Summary Description:

This project had four key aims and objectives:

1. Investigate the potential causes of error when using acoustic instruments to measure stiffness of standing trees and logs, examining effects such season, dominance class and silviculture.

2. Compare the accuracy of standing tree instruments to predict log velocity with other indicators such as live crown ratio and slenderness.

3. Simulate a standing tree acoustic measurement, examine the wave propagation behaviour and compare results with fundamental theories presented in the wood science literature and qualitatively examine the possible interaction with variation in density of the outer part of a tree.

4. Determine if alternative cutting patterns based on log acoustics could be a viable way of maintaining the viability of sawmilling in the face of declining timber quality.

Project Outcomes:

Acoustic, or stress wave tools are increasingly used in the forest and timber industries and offer great potential for improving the processing and growing of timber.  Recent research mapping the properties of the British spruce resource has given reason to be concerned about the trend in quality over time; particular in respect of stiffness, which is the property that determines structural grade for British spruce.  If the competitiveness of the UK sawmilling industry is to be maintained, there will likely need to be changes in the way logs are sorted and processed.  Acoustic tools offer potential for this, as well as in improving silviculture.

Measurements of stiffness on standing trees using time-of-flight acoustic velocity tools need to be treated with caution as this research shows that current assumptions about the behaviour of a sound wave in a tree are too simplistic, particularly for the kind of silviculture we have in the UK.  More research is needed into wave behaviour in a tree to be able to use these tools to their full potential.  This research has shed light on the problem of why sometimes these standing tree tools work well and sometimes they do not.

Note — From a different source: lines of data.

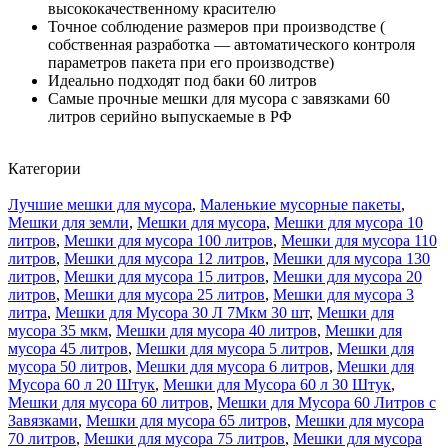
высококачественному красителю
Точное соблюдение размеров при производстве (
собственная разработка — автоматического контроля
параметров пакета при его производстве)
Идеально подходят под баки 60 литров
Самые прочные мешки для мусора с завязками 60
литров серийно выпускаемые в РФ
Категории
Лучшие мешки для мусора
,
Маленькие мусорные пакеты
,
Мешки для земли
,
Мешки для мусора
,
Мешки для мусора 10
литров
,
Мешки для мусора 100 литров
,
Мешки для мусора 110
литров
,
Мешки для мусора 12 литров
,
Мешки для мусора 130
литров
,
Мешки для мусора 15 литров
,
Мешки для мусора 20
литров
,
Мешки для мусора 25 литров
,
Мешки для мусора 3
литра
,
Мешки для Мусора 30 Л 7Мкм 30 шт
,
Мешки для
мусора 35 мкм
,
Мешки для мусора 40 литров
,
Мешки для
мусора 45 литров
,
Мешки для мусора 5 литров
,
Мешки для
мусора 50 литров
,
Мешки для мусора 6 литров
,
Мешки для
Мусора 60 л 20 Штук
,
Мешки для Мусора 60 л 30 Штук
,
Мешки для мусора 60 литров
,
Мешки для Мусора 60 Литров с
Завязками
,
Мешки для мусора 65 литров
,
Мешки для мусора
70 литров
,
Мешки для мусора 75 литров
,
Мешки для мусора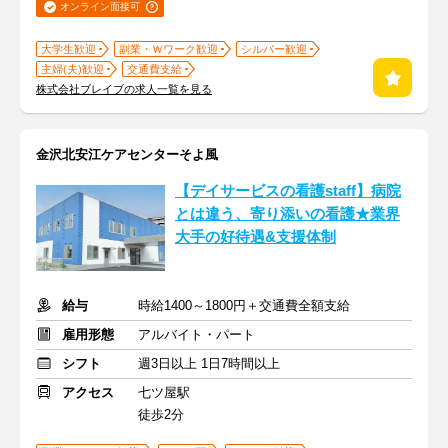
オンライン面接可
大学生歓迎
副業・Ｗワーク歓迎
シルバー歓迎
主婦(夫)歓迎
交通費支給
株式会社ブレイブの求人一覧を見る
金沢北安江ケアセンターそよ風
【デイサービスの看護staff】病院
とは違う、寄り添いの看護★業界
大手の好待遇&支援体制
給与
時給1400～1800円＋交通費全額支給
雇用形態
アルバイト・パート
シフト
週3日以上 1日7時間以上
アクセス
七ツ屋駅
徒歩2分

Devices that measure log stiffness through acoustic resonance tools work well, but simply diverting low stiffness logs to non-structural applications is unlikely to be an economically viable option now or in the future.  Even low stiffness logs contain timber that will meet the strength grade.  This research shows that by processing lower stiffness logs differently it would be possible to reduce strength grader failure rates.  The economics of this depend on market values and production costs.